What is being asked - How many lines in the records below contain the word "give"? Answer with the number only.
※
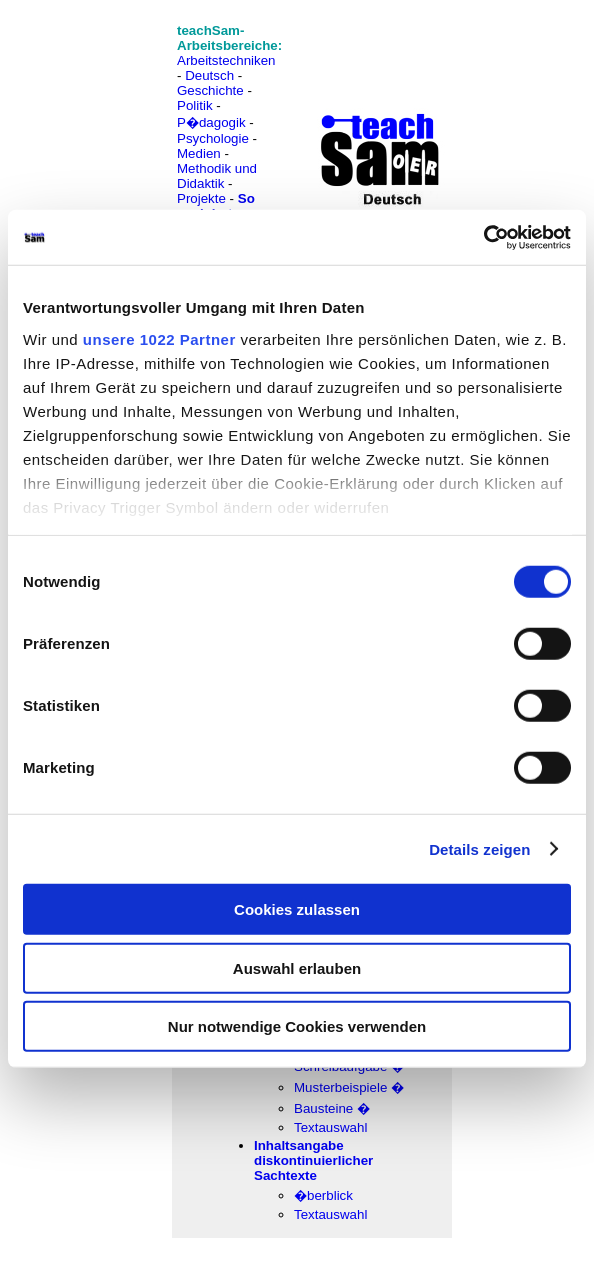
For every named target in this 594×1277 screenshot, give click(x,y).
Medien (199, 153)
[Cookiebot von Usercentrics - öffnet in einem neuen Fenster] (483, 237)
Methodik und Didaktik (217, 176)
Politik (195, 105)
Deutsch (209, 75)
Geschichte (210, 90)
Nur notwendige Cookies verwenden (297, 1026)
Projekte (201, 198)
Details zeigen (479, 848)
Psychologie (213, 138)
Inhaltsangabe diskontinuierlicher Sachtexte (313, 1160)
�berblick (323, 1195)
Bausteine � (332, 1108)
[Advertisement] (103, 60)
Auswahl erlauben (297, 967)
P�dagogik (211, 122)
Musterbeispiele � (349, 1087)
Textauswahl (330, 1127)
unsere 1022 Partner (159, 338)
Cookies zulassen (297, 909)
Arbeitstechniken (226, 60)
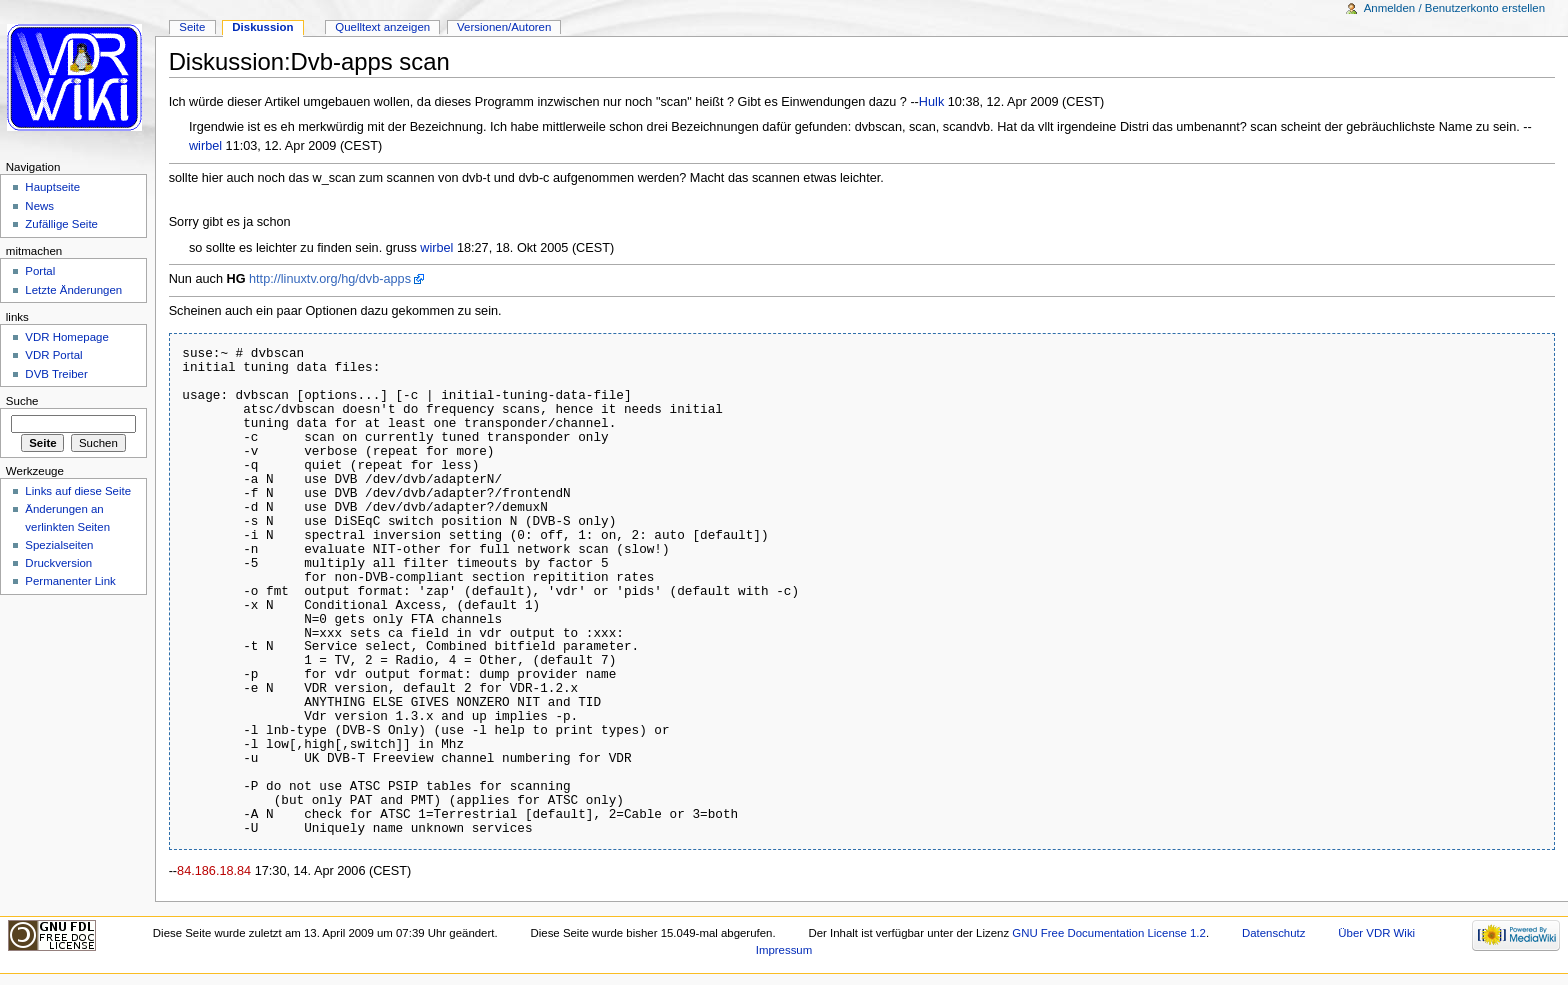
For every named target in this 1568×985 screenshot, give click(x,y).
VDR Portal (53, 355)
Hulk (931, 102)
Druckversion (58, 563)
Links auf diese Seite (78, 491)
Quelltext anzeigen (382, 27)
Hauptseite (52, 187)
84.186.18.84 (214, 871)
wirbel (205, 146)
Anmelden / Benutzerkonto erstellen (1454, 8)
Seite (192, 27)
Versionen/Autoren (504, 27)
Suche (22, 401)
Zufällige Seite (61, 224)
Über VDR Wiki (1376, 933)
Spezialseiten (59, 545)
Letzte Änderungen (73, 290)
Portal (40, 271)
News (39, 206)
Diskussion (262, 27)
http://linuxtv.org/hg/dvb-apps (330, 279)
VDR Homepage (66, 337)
※
Answer area - 2